The pilots who crashed into the sea

As her twin-engine Piper Apache sliced through the postcard-blue sky 1,500 metres above the Pacific Ocean, 23-year-old pilot Sydnie Uemoto heard the sound—a subtle change in timbre as the engines began to strain and rattle.

Her co-pilot, 26-year-old Dave McMahon, heard it too. Until that point, the two-hour flight from Oahu to Hawaii had been uneventful. Uemoto and McMahon were both relatively new to the job, strangers to each other, looking for flight time and taking a quick trip with no passengers. When they heard the sound, shortly after 3 p.m. on July 14, 2016, McMahon brought the plane down to 1,000 metres, where things seemed to run more smoothly. Then, without warning, the pilots lost power to the right engine. A moment later, the left one went. Sitting in their metal compartment high above the ocean, they heard what every pilot dreads: quiet. It took them a moment to process the fact that they might crash. (These are things your pilot won’t tell you.)

The next few minutes were a blur of activity. As they began to lose altitude, Uemoto and McMahon powered through the items on the emergency checklist—turning on fuel pumps, pushing the throttles to full—which can sometimes restart the engines. Nothing worked. Following his emergency training, McMahon handed the controls to Uemoto and, fighting a rush of warm air, propped open the cockpit door. Now they wouldn’t get trapped inside after the marine crash landing. At about 300 metres and falling quickly, Uemoto made their last distress call before they crashed. “We’re 40 kilometres northwest of Kona,” she said to air traffic control. “We’re going down.” (These facts about flying will help you stay calm on your next flight.)

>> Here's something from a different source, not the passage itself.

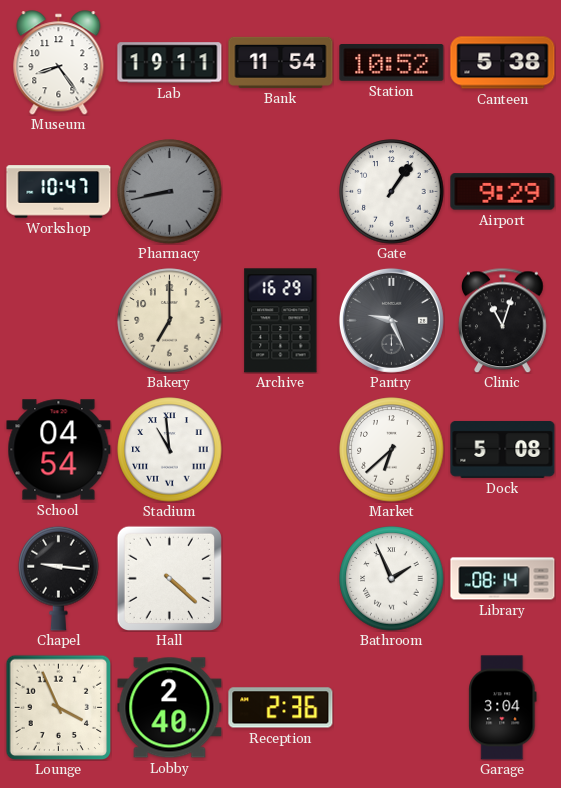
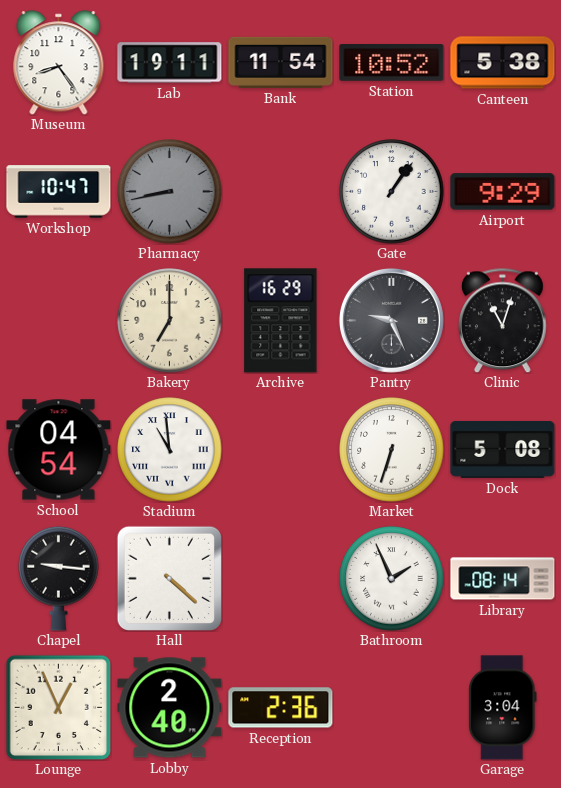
Market: 6:38 -> 6:33
Lounge: 3:56 -> 12:56
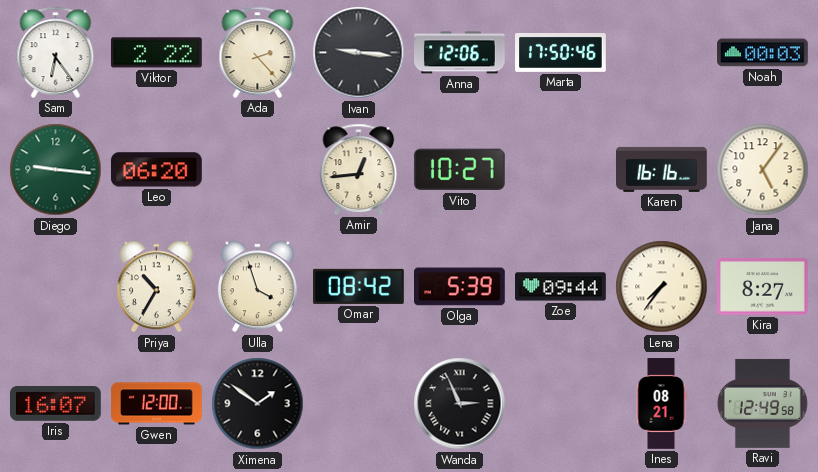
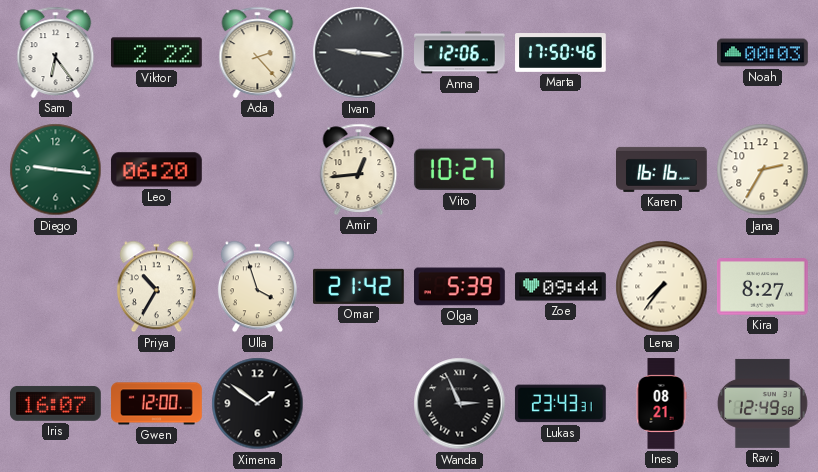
Jana: 5:06 -> 2:35
Omar: 08:42 -> 21:42
Lukas: none -> 23:43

Uemoto gripped the controls. In pilot school, they teach you about ditching a plane, but you never actually practice dumping your ride into the ocean. She knew the chances of survival were slim. If she hit the water at too steep an angle, the force of the collision would kill them. If she allowed one wing tip to hit the water first, the plane could cartwheel uncontrollably and be torn to pieces.

Just land as if you’re touching down on the ground, Uemoto told herself. As the plane hurtled toward the ocean, she forced herself to imagine a runway stretching along the choppy surface of the water. The air roared in her ears as the ocean rose up to meet them. At the last moment, with the Pacific filling her field of vision, she pulled back on the yoke, nudging the Apache’s nose up a little. Then everything flashed white as the plane made contact.

The aircraft crashed into the surface with a shuddering impact, water spraying over the windshield as the plane plunged into the ocean. McMahon and Uemoto were thrown forward violently, as though they’d been rear-ended by a tractor-trailer. In a daze, McMahon opened his eyes. Getting his bearings, he realized that he was, miraculously, okay. Uemoto was slumped next to him in the cockpit, shocked and bleeding but still conscious. Then McMahon felt the water pouring through the open door, and a new realization hit him: they had to escape, fast. He unbuckled his seat belt and climbed out onto the wing.

“Sydnie, get out!” McMahon called.

She looked at him blearily. With her hands on the controls, Uemoto hadn’t braced herself for impact and had slammed forward, breaking her nose.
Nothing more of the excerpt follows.